What you need to do –
In the records below, find the lines that include "possible" and copy each.

Extracted page text data –
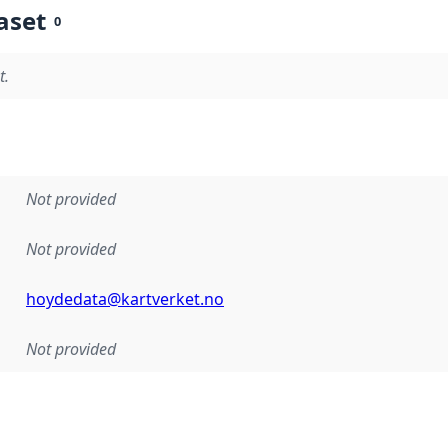
aset
0
t.
Not provided
Not provided
hoydedata@kartverket.no
Not provided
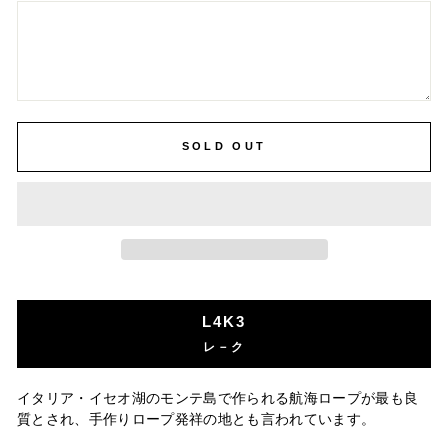
SOLD OUT
L4K3
レ－ク
イタリア・イセオ湖のモンテ島で作られる航海ロープが最も良
質とされ、手作りロープ発祥の地とも言われています。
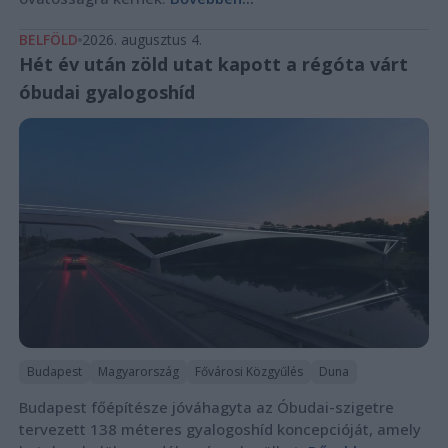
BELFÖLD
2026. augusztus 4.
Hét év után zöld utat kapott a régóta várt
óbudai gyalogoshíd
Budapest
Magyarország
Fővárosi Közgyűlés
Duna
Budapest főépítésze jóváhagyta az Óbudai-szigetre
tervezett 138 méteres gyalogoshíd koncepcióját, amely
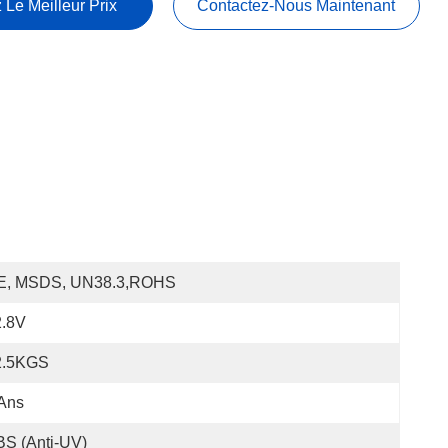
 Le Meilleur Prix
Contactez-Nous Maintenant
E, MSDS, UN38.3,ROHS
2.8V
2.5KGS
Ans
S (anti-UV)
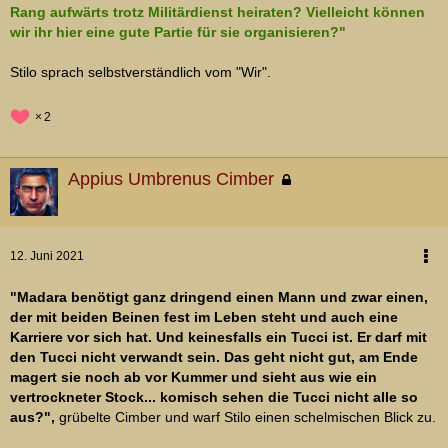
Rang aufwärts trotz Militärdienst heiraten? Vielleicht können
wir ihr hier eine gute Partie für sie organisieren?"
Stilo sprach selbstverständlich vom "Wir".
2
Appius Umbrenus Cimber
12. Juni 2021
"Madara benötigt ganz dringend einen Mann und zwar einen,
der mit beiden Beinen fest im Leben steht und auch eine
Karriere vor sich hat. Und keinesfalls ein Tucci ist. Er darf mit
den Tucci nicht verwandt sein. Das geht nicht gut, am Ende
magert sie noch ab vor Kummer und sieht aus wie ein
vertrockneter Stock... komisch sehen die Tucci nicht alle so
aus?",
grübelte Cimber und warf Stilo einen schelmischen Blick zu.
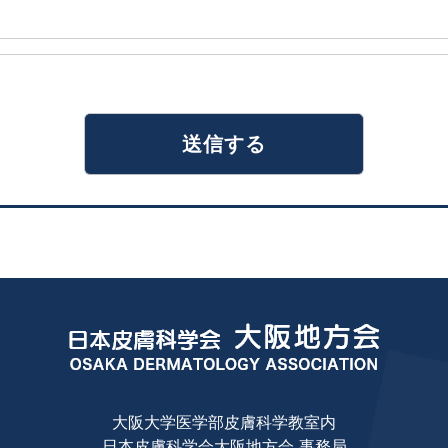
大阪大学医学部皮膚科学教室内
日本皮膚科学会大阪地方会 事務局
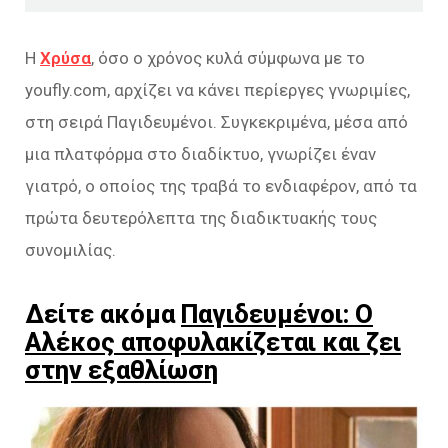
Η
Χρύσα
, όσο ο χρόνος κυλά σύμφωνα με το
youfly.com, αρχίζει να κάνει περίεργες γνωριμίες,
στη σειρά Παγιδευμένοι. Συγκεκριμένα, μέσα από
μια πλατφόρμα στο διαδίκτυο, γνωρίζει έναν
γιατρό, ο οποίος της τραβά το ενδιαφέρον, από τα
πρώτα δευτερόλεπτα της διαδικτυακής τους
συνομιλίας.
Δείτε ακόμα
Παγιδευμένοι: Ο
Αλέκος αποφυλακίζεται και ζει
στην εξαθλίωση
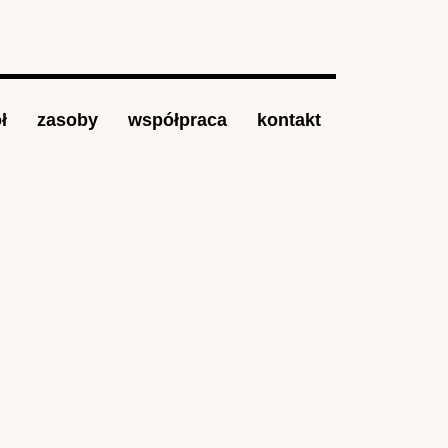
ł
zasoby
współpraca
kontakt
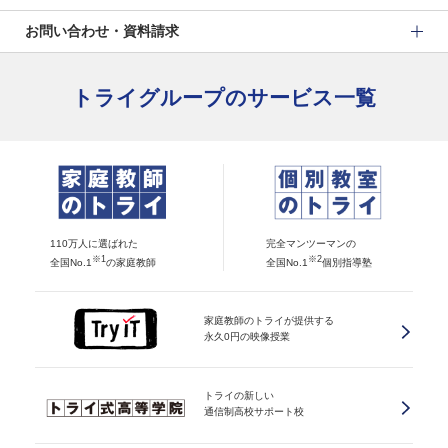
お問い合わせ・資料請求
トライグループのサービス一覧
110万人に選ばれた
完全マンツーマンの
※1
※2
全国No.1
の家庭教師
全国No.1
個別指導塾
家庭教師のトライが提供する
永久0円の映像授業
トライの新しい
通信制高校サポート校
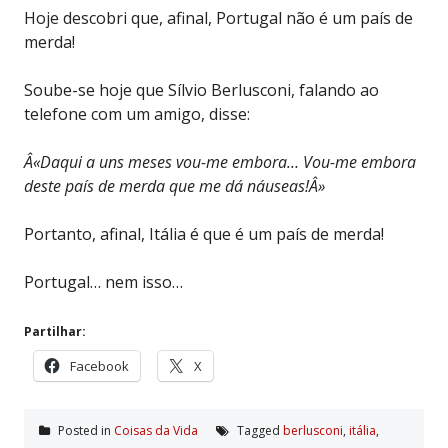
Hoje descobri que, afinal, Portugal não é um país de
merda!
Soube-se hoje que Sílvio Berlusconi, falando ao
telefone com um amigo, disse:
Â«Daqui a uns meses vou-me embora… Vou-me embora
deste país de merda que me dá náuseas!Â»
Portanto, afinal, Itália é que é um país de merda!
Portugal… nem isso…
Partilhar:
Facebook
X
Posted in
Coisas da Vida
Tagged
berlusconi
,
itália
,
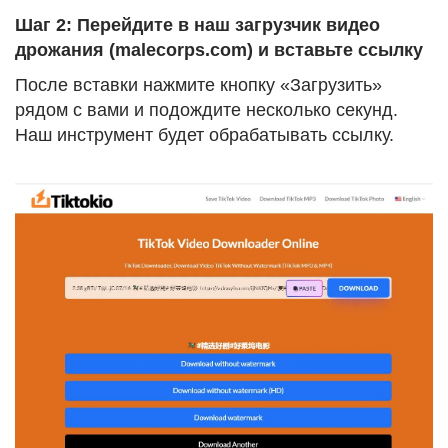
Шаг 2: Перейдите в наш загрузчик видео
дрожания (malecorps.com) и вставьте ссылку
После вставки нажмите кнопку «Загрузить»
рядом с вами и подождите несколько секунд.
Наш инструмент будет обрабатывать ссылку.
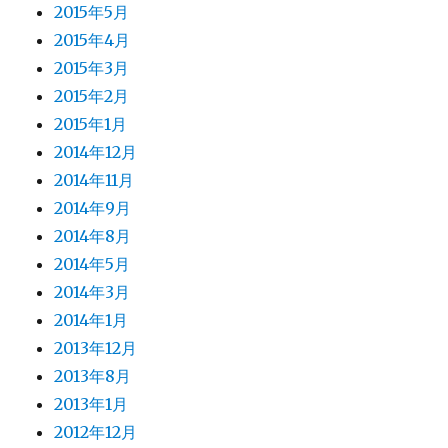
2015年5月
2015年4月
2015年3月
2015年2月
2015年1月
2014年12月
2014年11月
2014年9月
2014年8月
2014年5月
2014年3月
2014年1月
2013年12月
2013年8月
2013年1月
2012年12月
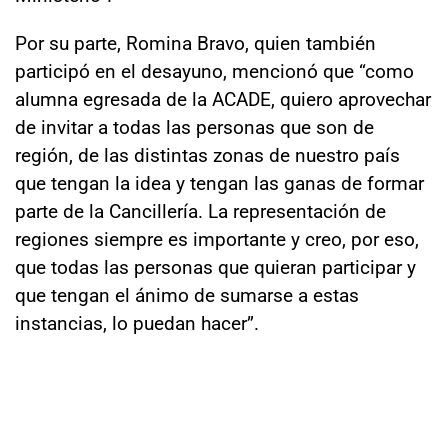
Por su parte, Romina Bravo, quien también
participó en el desayuno, mencionó que “como
alumna egresada de la ACADE, quiero aprovechar
de invitar a todas las personas que son de
región, de las distintas zonas de nuestro país
que tengan la idea y tengan las ganas de formar
parte de la Cancillería. La representación de
regiones siempre es importante y creo, por eso,
que todas las personas que quieran participar y
que tengan el ánimo de sumarse a estas
instancias, lo puedan hacer”.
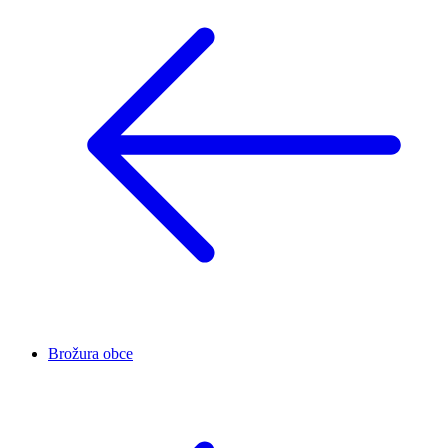
Brožura obce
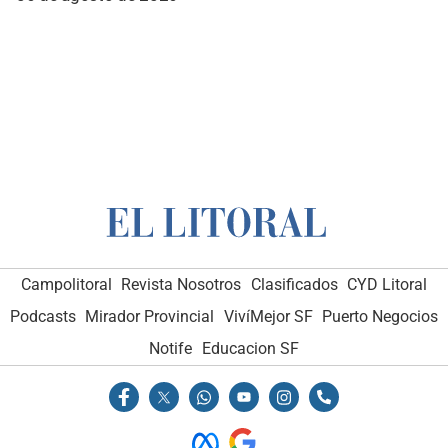
Campolitoral
Revista Nosotros
Clasificados
CYD Litoral
Podcasts
Mirador Provincial
VivíMejor SF
Puerto Negocios
Notife
Educacion SF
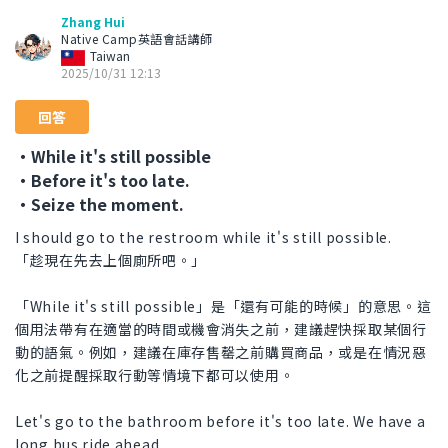
Zhang Hui
Native Camp英語會話講師
Taiwan
2025/10/31 12:13
回答
・While it's still possible
・Before it's too late.
・Seize the moment.
I should go to the restroom while it's still possible.
「趁現在先去上個廁所吧。」
「While it's still possible」是「還有可能的時候」的意思。這
個用法帶有在適當的時間或機會消失之前，建議趕快採取某個行
動的語氣。例如，建議在庫存售罄之前購買商品，或是在情況惡
化之前提醒採取行動等情境下都可以使用。
Let's go to the bathroom before it's too late. We have a
long bus ride ahead.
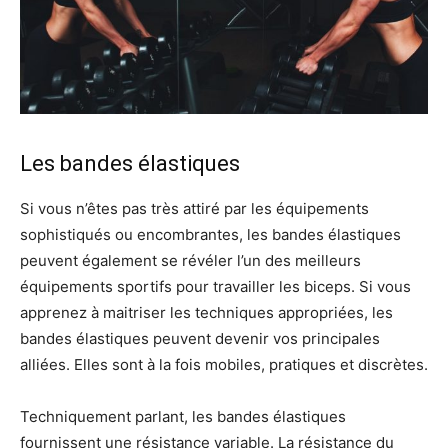
Les bandes élastiques
Si vous n’êtes pas très attiré par les équipements
sophistiqués ou encombrantes, les bandes élastiques
peuvent également se révéler l’un des meilleurs
équipements sportifs pour travailler les biceps. Si vous
apprenez à maitriser les techniques appropriées, les
bandes élastiques peuvent devenir vos principales
alliées. Elles sont à la fois mobiles, pratiques et discrètes.
Techniquement parlant, les bandes élastiques
fournissent une résistance variable. La résistance du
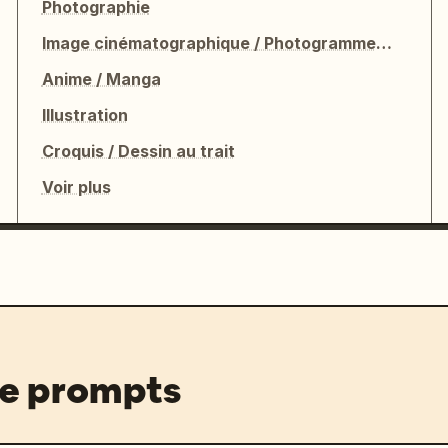
Photographie
Image cinématographique / Photogramme de film
Anime / Manga
Illustration
Croquis / Dessin au trait
Voir plus
de prompts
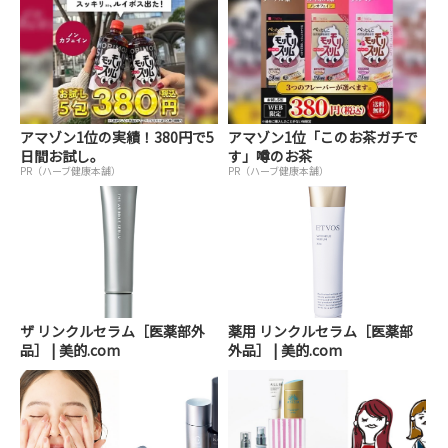
アマゾン1位の実績！380円で5
アマゾン1位「このお茶ガチで
日間お試し。
す」噂のお茶
PR（ハーブ健康本舗）
PR（ハーブ健康本舗）
ザ リンクルセラム［医薬部外
薬用 リンクルセラム［医薬部
品］ | 美的.com
外品］ | 美的.com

Your solution –
・While it's still possible
I should go to the restroom while it's still possible.
「While it's still possible」是「還有可能的時候」的意思。這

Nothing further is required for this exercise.